Quality Of Service Added To Aryaka WAN Optimisation

End-to-end QoS assurance is now available from Aryaka Networks’ software-as-a-service WAN optimiser

Aryaka Networks has added quality of service (QoS) support to its WAN-optimisation, cloud-based service that provides customers with a portal dashboard to prioritise their applications on the network, the company said.

Aryaka provides WAN optimisation tools as software as a service (SaaS). Organisations do not need to pay for new appliances or worry about costly deployments, Ajit Gupta, founder and CEO of Aryaka, told eWEEK. IT managers can use the Web-based MyAryaka portal to monitor network performance and traffic flows, he said.

Instantly Available For Wide-Area Adoption

The added QoS support is available to all customers immediately without requiring any downtime or upgrade, Sonal Puri, vice president of marketing and sales at Aryaka, told eWEEK.

Customers are in “control of QoS and network performance” without having to deploy and manage “complex, on-premises WAN optimisation appliances,” said Gupta.

Traditionally, end-to-end QoS is subject to each provider’s configuration, which may not be consistently implemented or followed, according to Aryaka. In contrast, Aryaka manages the global network infrastructure and controls all the network hops, allowing it to deliver consistent service and performance end to end, the company said.

On the MyAryaka portal, IT managers can flag each type of traffic or application on the network to indicate its performance priority level, said Aryaka. The classifications are transactional, real-time, productivity, critical and best effort. Database transactions are likely to be classified as transactional, while voice-over-IP and streaming video may be real-time, file transfers as best effort and email as productivity, said Aryaka.

Customers can now plan for applications they did not think they had bandwidth for, such as video streaming, Puri said. “The more customers work with Aryaka, the more they think about new applications they want to prioritise on their networks,” she said. The service also allows customers to weigh traffic instead of just flat-out priority, she said.

Aryaka’s WAN optimisation service helps customers reduce bandwidth usage and mitigate latency issues, Gupta said. The data travels from customer networks and is optimised as it passes through Aryaka data centres in the United States, Europe and Asia before reaching its destination, Gupta said.

“Existing WAN optimisation solutions did not adequately address the needs of most enterprises,” he said. “Organisations were deluged with appliances and burdened by their inherent cost and complexity.”

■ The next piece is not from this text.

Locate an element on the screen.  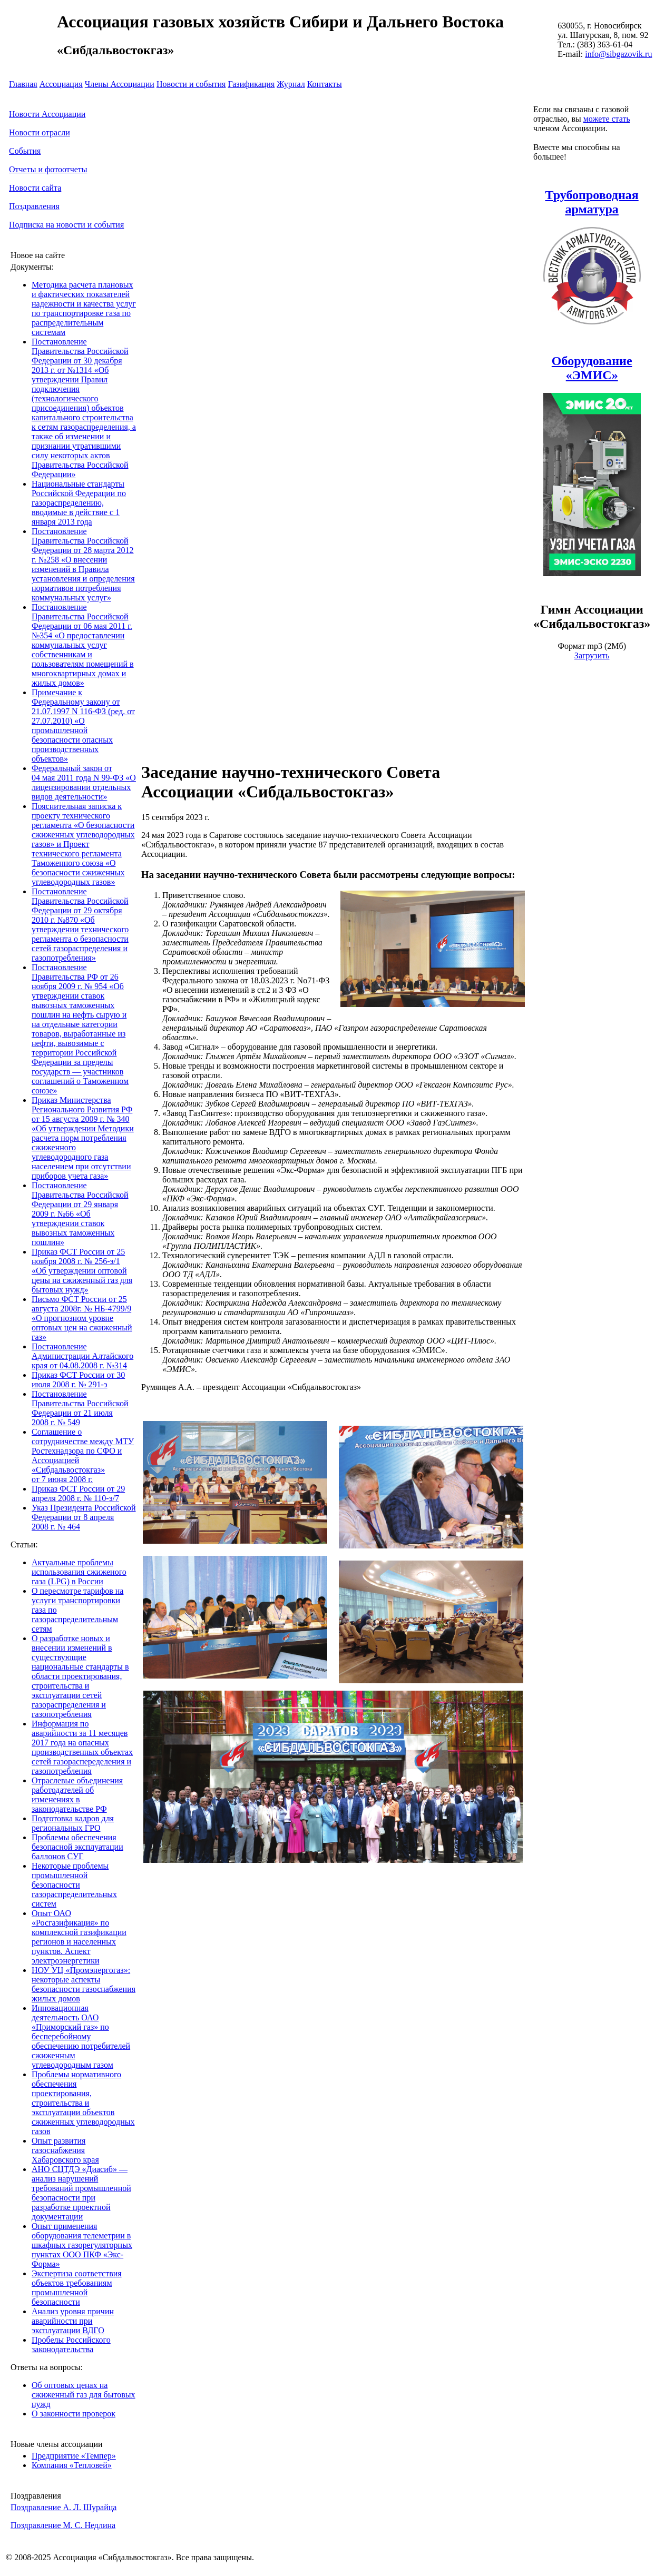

Pay As You Go To Suit SMEs

Under Aryaka’s pay-as-you-go model, customers pay a flat monthly per-site fee that is adjusted for the bandwidth of the connection to Aryaka’s nearest point of presence. Having WAN optimisation as a service makes the technology much more affordable for small and midsize enterprises, many of which need to optimise networks but cannot afford the costs, said Gupta. Customers can “kick back and relax” because Aryaka is taking care of everything, he said.

Customers are “never overspending or underspending” in a SaaS model, Puri said. Customers always have the “current code and the right amount of resources,” she said.

Customers do not have to worry about any kind of client-side setup activities to get started on Aryaka, and all real-time monitoring and management is available through the MyAryaka browser-based interface, Gupta said. Aryaka offers customers the “advantages of a private cloud combined with the economics of a public cloud,” said Gupta.

Aryaka uses a number of methods to help customers make networks operate more efficiently, such as deduplication, which transmits only changes made to a file rather than the complete file each time, Gupta said. Instead of sending the same file over the network each time, Aryaka figures out what changed, pushes those elements over the network and assembles the changes into the previously transmitted copy, he said.

POP Centres Around The Globe

Aryaka’s POP centres are distributed in some of the largest metropolitan areas around the world so that they can connect to a majority of corporate branches with less than 10 milliseconds of delay between sites, Gupta said. Traffic is optimised as it passes through each POP, he said.

If the customer site has a low-bandwidth connection to Aryaka’s POP, the company installs an appliance on-site to optimise and boost network performance of that initial jump into Aryaka’s cloud, Gupta said. The company does not charge for the appliances.

This is a “fundamental architecture and business model shift to how application acceleration and WAN optimisation should be delivered,” Gupta said.

Aryaka’s service is similar to Virtela’s offering, with the key difference being that Aryaka uses its own software to optimise network connections while Virtela stitches together a combination of WAN optimisation products onto its integrated platform.